By Chip Chandler — Digital Content Producer
Texas country singer John Baumann is feeling uncomfortable these days — and that's a good thing.
Baumann's fourth studio album, Proving Grounds, dropping in June, and with it came a new outlook: He left behind the geographically inspired songs that set apart his previous albums and, staring down his upcoming 30th birthday, took a much more personal approach to songwriting.
Baumann will perform the new tracks, including current single "Here I Come," when he returns to Amarillo for a 10 p.m. Saturday show at Hoots Pub, 2424 Hobbs Road. Cover is $10.
"The songs kind of came out slowly over the last year," Baumann said. "I was tired of writing songs about places ... and I felt it was easier to write my story in the music business, growing up, losing my dad. ... The album took shape around my story. It was a happy accident, I guess."
But in doing so, he didn't initially stop to think what it would be like performing those intensely personal songs — including "Old Stone Church," about the death of his father to cancer — night after night.
"I wasn't quite aware that by playing the songs live, I'd have to saddle up and put the spotlight on me more," Baumann said. "The first few times I played 'Here I Come' or 'Old Stone Church,' I thought, 'Oh man, what have you done?'
"I don't think I was totally aware it was going to be such a personal exposé."
But Baumann has "no regrets," especially considering the positive reaction the album has elicited.
"I think it's a good lesson in that if you're going to show yourself, be ready to be uncomfortable," he said.
Besides, performing the songs regularly is already starting to feel like a new normal.
"I play 'Old Stone Church' in a venue now, and typically it goes completely silent," Baumann said. "Those are the magic moments that you love in a gig."
Proving Grounds was born of Baumann's dissatisfaction in his career's progress, and as he already has proven, taking big swings has worked out for him in the past.

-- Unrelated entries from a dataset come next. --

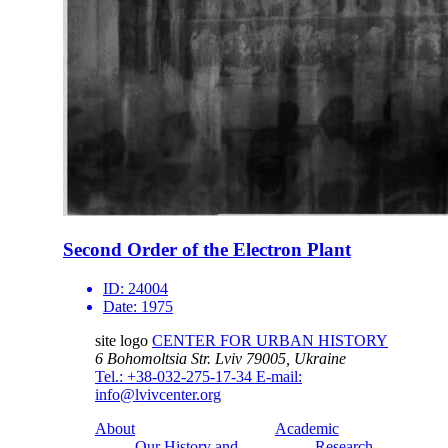
Second Order of the Electron Plant
ID:
24004
Date:
1975
site logo
CENTER FOR URBAN HISTORY
6 Bohomoltsia Str.
Lviv 79005, Ukraine
Tel.: +38-032-275-17-34
E-mail:
info@lvivcenter.org
About
Academic
Our History and
Research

He began writing songs less than 10 years ago, on breaks from a day job that wasn't exactly capturing his imagination. But his dreams of making it in the industry stretch back to his teenage years, captured in the opening lines of "Here I Come," Proving Grounds' lead track.
"When I was a younger boy, my father asked what I want to be / I said I want to be a Flatlander, Jimmie Dale, Butch or Ely / I want to play guitar and sing, and make the people stomp the floor / I want to write the best of the best and be a High Plains troubadour," Baumann sings.
His father, Bill Baumann, was a Potter County attorney in the 1980s, but the family moved to San Antonio when the younger Baumann was 4. It was there that his dad first bought him a guitar, as the song explains.
Calling on Texas country's holy trinity of Jimmie Dale Gilmore, Butch Hancock and Joe Ely — plus Terry Allen, who gets a shoutout in the next verse — is Baumann's sign of respect to those whose music meant so much to him growing up.
"They're not quite Mount Rushmore, but they're pretty damn close," Baumann said. "It's (saying), you guys have lived a cool life and put together an incredible body of work. Thank you for what you've done. (I) and 10,000 others are trying to do the same thing."
But the song doesn't only look back. It makes Baumann's case for a lasting career: "It's too soon for accolades, and it's too late to quit / so here I am, and here I come."
Proving Grounds may be exactly that — a chance for Baumann to make his mark and break out of the pack of singer-songwriters reaching for the gold ring.
Reviews have been glowing.
"Whereas others in his lane try to coast on bravado, bullsh-- and hype, Baumann is keeping it as real as it gets. This is the type of gritty honesty we’re all craving and seeking in our music. It’s the type of insight previously provided by the likes of Hayes Carll and Guy Clark," wrote Galleywinter's Brad Beheler.
"It has given me a new momentum, a new face as a songwriter in Texas," Baumann said. "I don't know, I feel like we have a new life and a higher platform than we did before with this new record."